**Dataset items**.
━━━━━━━━

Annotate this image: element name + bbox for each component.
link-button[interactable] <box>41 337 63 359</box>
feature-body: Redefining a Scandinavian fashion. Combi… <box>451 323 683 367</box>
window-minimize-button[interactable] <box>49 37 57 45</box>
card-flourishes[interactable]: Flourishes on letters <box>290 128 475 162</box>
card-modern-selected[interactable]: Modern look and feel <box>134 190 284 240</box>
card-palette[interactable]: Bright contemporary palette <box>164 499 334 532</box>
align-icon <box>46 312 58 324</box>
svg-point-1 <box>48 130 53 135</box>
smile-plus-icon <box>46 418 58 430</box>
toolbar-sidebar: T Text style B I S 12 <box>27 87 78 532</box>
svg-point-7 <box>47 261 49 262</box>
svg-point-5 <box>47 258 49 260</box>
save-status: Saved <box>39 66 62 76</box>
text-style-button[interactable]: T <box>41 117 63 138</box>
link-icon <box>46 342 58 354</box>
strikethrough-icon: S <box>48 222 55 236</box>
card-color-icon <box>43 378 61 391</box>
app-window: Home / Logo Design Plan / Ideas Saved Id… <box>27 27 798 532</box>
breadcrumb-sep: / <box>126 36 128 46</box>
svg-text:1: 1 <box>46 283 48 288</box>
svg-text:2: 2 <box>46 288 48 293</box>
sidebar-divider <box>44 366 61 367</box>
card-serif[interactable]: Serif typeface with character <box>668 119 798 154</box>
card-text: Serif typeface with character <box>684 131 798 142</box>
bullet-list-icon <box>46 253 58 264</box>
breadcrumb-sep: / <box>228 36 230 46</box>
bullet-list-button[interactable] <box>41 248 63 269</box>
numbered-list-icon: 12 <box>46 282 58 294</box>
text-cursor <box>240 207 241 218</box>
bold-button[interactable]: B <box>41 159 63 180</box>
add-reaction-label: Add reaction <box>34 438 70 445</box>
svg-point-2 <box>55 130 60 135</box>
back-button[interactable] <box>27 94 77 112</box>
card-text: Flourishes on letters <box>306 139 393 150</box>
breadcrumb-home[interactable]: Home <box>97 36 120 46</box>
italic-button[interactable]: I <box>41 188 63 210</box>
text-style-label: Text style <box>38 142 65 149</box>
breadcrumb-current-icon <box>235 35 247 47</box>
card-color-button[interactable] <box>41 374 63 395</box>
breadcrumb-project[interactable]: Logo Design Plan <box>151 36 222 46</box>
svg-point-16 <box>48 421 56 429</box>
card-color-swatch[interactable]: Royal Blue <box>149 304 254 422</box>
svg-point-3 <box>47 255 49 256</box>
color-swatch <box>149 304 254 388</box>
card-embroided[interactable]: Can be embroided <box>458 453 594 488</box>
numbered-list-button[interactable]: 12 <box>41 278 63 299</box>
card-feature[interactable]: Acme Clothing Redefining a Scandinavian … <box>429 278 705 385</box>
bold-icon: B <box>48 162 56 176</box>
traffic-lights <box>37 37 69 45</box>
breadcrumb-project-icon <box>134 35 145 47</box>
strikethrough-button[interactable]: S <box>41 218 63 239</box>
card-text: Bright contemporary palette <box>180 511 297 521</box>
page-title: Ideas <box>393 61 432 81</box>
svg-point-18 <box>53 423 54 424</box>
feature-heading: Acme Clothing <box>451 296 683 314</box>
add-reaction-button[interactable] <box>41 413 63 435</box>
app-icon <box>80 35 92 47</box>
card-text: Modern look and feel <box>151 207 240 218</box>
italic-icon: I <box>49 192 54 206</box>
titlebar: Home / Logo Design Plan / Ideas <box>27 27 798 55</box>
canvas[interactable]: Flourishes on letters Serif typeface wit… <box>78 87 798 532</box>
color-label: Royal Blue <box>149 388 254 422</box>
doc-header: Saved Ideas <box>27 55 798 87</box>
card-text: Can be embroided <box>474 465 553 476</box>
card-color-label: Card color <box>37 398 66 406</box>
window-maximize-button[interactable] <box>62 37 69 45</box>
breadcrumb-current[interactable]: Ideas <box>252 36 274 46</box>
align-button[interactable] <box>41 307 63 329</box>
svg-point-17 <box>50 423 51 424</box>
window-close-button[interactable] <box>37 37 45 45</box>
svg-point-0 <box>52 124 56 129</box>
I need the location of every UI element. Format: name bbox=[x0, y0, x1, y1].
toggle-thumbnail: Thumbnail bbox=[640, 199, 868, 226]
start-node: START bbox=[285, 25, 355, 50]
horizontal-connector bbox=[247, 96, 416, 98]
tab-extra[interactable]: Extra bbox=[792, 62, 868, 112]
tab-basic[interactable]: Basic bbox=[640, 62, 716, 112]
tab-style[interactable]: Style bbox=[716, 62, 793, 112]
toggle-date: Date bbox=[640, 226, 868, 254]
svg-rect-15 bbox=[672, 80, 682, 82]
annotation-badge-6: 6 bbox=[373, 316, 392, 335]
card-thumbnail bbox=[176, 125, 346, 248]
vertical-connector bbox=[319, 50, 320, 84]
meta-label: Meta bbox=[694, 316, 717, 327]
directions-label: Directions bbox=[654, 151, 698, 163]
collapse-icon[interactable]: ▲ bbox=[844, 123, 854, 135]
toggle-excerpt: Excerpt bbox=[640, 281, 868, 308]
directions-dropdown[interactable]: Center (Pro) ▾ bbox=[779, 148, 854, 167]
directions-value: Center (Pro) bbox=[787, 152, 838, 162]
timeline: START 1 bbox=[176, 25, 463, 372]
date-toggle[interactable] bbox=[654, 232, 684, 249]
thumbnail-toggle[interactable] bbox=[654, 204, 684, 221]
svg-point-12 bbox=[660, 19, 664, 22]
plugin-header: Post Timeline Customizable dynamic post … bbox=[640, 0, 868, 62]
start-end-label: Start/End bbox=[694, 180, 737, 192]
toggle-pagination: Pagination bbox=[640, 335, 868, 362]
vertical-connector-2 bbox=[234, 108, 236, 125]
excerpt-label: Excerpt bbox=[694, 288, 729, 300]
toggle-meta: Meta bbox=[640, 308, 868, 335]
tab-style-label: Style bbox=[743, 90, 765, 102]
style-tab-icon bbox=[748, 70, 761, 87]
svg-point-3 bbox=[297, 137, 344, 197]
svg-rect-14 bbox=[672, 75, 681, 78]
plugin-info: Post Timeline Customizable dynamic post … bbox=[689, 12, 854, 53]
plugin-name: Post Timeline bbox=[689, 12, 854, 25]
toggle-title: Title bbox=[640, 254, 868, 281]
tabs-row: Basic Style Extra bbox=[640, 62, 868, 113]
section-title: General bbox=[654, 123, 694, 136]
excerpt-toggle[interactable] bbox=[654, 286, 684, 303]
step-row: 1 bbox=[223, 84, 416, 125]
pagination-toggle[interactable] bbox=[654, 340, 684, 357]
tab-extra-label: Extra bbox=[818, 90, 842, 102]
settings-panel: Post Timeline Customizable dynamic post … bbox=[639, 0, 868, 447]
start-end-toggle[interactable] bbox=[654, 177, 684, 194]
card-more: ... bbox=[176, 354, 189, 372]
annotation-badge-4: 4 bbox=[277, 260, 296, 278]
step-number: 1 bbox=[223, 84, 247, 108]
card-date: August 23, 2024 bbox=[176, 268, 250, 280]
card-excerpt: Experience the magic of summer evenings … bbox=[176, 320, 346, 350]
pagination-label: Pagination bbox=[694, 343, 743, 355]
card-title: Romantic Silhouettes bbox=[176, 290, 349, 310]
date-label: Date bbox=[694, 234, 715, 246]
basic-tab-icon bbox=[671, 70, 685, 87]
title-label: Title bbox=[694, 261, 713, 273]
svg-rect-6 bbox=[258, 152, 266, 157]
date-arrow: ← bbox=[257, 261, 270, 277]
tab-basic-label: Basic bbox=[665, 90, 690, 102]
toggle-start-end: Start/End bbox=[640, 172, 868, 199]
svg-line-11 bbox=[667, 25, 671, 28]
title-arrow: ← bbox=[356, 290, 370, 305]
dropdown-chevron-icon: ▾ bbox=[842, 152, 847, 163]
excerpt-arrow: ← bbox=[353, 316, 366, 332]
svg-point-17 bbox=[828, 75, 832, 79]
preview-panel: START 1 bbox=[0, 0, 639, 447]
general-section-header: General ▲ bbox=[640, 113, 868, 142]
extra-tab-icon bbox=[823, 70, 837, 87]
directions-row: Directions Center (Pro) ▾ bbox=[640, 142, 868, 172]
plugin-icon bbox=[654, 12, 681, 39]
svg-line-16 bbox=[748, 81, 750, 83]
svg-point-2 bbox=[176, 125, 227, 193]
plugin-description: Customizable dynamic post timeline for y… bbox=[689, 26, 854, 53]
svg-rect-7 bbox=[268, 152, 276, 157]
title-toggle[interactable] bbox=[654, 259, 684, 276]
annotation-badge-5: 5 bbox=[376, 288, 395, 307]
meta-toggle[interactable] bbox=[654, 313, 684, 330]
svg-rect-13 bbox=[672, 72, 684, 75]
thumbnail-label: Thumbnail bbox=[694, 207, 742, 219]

━━━━━━━━

**Task goal**. Copy out each line of the data in which the word "bold" appears.

**Written solution**.
bold-button[interactable]: B <box>41 159 63 180</box>
bold-icon: B <box>48 162 56 176</box>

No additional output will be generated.